Bild: Alternativen zum Gas aus Russland sucht man im Notfallplan vergebens
Brüssel taz Die Europäische Kommission will die 27 EU-Staaten auffordern,
ihren Gasverbrauch deutlich und schnell zu senken und die Heiztemperatur in
öffentlichen Gebäuden und Büros auf 19 Grad herunterzuregeln. Dies geht aus
einem Entwurf für den Notfallplan Gas hervor, den die Brüsseler Behörde am
20. Juli offiziell vorstellen will.
Mit dem Plan („Save gas for a safe winter“) bereitet sich die EU auf eine
mögliche dauerhafte Unterbrechung der russischen Gaslieferungen durch die
Ostseepipeline Nord Stream 1 vor. [1][Das Leitungssystem wird derzeit
gewartet, normalerweise soll die Pipeline am 21. Juli wieder ans Netz
gehen.] Doch der Betreiber Gazprom hat die Wiederaufnahme infrage gestellt
und auf eine fehlende Gasturbine verwiesen.

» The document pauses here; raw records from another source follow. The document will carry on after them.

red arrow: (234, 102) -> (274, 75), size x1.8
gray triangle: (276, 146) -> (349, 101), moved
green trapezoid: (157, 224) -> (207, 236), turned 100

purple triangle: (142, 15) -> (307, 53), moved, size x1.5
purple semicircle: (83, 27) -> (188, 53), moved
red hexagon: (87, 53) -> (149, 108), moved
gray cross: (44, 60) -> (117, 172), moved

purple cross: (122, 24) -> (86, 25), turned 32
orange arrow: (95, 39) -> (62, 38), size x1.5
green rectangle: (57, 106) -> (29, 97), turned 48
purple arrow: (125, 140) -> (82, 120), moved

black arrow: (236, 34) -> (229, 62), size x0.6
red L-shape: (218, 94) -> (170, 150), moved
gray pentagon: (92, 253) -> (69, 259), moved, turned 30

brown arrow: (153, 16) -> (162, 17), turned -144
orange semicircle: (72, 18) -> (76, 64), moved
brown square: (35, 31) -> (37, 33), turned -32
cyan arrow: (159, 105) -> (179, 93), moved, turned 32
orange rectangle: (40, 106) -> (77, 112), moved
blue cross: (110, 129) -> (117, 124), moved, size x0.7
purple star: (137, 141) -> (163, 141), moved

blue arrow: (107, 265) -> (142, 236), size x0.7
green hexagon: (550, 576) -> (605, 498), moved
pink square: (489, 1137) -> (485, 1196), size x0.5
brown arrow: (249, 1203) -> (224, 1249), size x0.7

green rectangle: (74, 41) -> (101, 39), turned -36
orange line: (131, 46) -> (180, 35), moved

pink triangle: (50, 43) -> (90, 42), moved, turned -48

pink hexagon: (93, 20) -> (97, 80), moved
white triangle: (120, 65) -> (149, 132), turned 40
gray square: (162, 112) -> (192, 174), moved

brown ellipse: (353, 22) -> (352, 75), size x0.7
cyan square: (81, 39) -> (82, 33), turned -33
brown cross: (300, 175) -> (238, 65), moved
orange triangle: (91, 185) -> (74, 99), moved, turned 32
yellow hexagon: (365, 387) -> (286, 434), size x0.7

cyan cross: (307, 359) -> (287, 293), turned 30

Auch in Brüssel wachsen die Zweifel. Es gebe mittlerweile ein „erhebliches
Risiko“, dass Russland in diesem Jahr seine Gaslieferungen nach Europa
stoppe, heißt es in dem Entwurf des Notfallplans, der der taz vorliegt.
Unternehmen, die nicht unbedingt auf Gas angewiesen sind, sollten ihren
Verbrauch deshalb so schnell wie möglich reduzieren.
Auch Haushalte werden dazu aufgerufen, freiwillig weniger zu verbrauchen.
„Jeder kann Gas sparen, jetzt“, schreibt die Brüsseler Behörde.
Vorgeschlagen wird unter anderem, dass öffentliche Gebäude nicht mehr so
stark beheizt werden. Die Kommission empfiehlt eine Obergrenze von 19 Grad.
Wie groß der Einspareffekt wäre, lässt sie offen.
## Der Entwurf erinnert an Vorschläge aus Berlin
Die öffentliche Hand habe eine Vorbildfunktion, heißt es lediglich. Vage
bleiben auch die Empfehlungen zu der Frage, wo das Gas zuerst abgestellt
wird – in der Industrie oder bei privaten Verbrauchern. Zwar betont die
Kommission, dass Haushalte nach EU-Recht „geschützte Kunden“ sind. Damit
wären sie als Letzte von einer Sperre betroffen.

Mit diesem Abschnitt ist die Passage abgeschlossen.